- [SOURCE INFORMATION]:

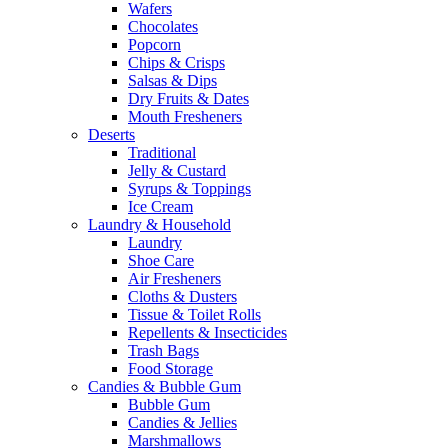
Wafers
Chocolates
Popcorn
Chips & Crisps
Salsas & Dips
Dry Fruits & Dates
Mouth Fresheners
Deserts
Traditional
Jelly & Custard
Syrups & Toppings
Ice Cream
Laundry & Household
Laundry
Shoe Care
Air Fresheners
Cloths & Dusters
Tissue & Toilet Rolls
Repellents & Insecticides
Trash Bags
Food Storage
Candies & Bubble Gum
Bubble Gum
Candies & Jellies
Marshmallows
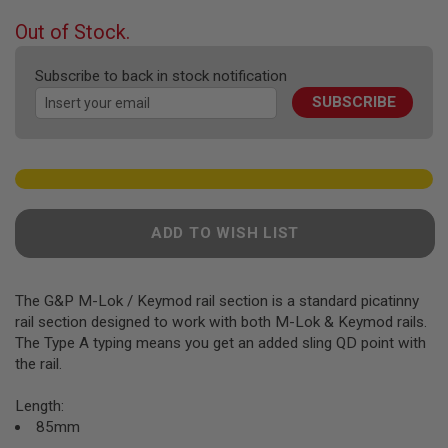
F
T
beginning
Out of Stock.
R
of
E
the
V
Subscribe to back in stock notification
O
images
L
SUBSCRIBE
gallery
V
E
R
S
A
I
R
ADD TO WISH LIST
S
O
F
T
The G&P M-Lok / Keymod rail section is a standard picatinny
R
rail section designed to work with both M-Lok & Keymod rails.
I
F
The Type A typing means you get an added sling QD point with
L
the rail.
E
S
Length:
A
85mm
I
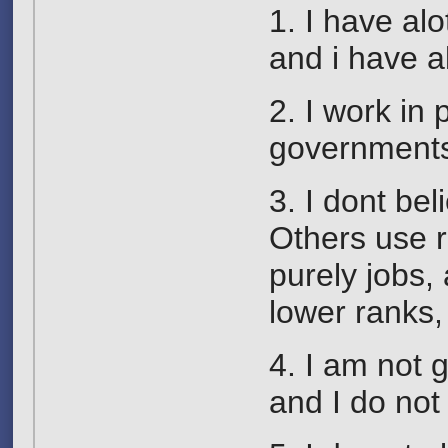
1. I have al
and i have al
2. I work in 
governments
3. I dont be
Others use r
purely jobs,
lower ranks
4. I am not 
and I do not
---
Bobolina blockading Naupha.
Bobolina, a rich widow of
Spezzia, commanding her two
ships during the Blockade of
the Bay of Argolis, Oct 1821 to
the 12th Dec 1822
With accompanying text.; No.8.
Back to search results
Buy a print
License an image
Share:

- [WORK ITEM]:
From the records above, return exactly the lines running from the one that contains "Repellents & Insecticides" down to the one that contains "and I do not", both included, without any pictures.

- [EXPECTED ANSWER]:
Repellents & Insecticides
Trash Bags
Food Storage
Candies & Bubble Gum
Bubble Gum
Candies & Jellies
Marshmallows
F
T
beginning
Out of Stock.
R
of
E
the
V
Subscribe to back in stock notification
O
images
L
SUBSCRIBE
gallery
V
E
R
S
A
I
R
ADD TO WISH LIST
S
O
F
T
The G&P M-Lok / Keymod rail section is a standard picatinny
R
rail section designed to work with both M-Lok & Keymod rails.
I
F
The Type A typing means you get an added sling QD point with
L
the rail.
E
S
Length:
A
85mm
I
1. I have al
and i have al
2. I work in 
governments
3. I dont be
Others use r
purely jobs,
lower ranks
4. I am not 
and I do not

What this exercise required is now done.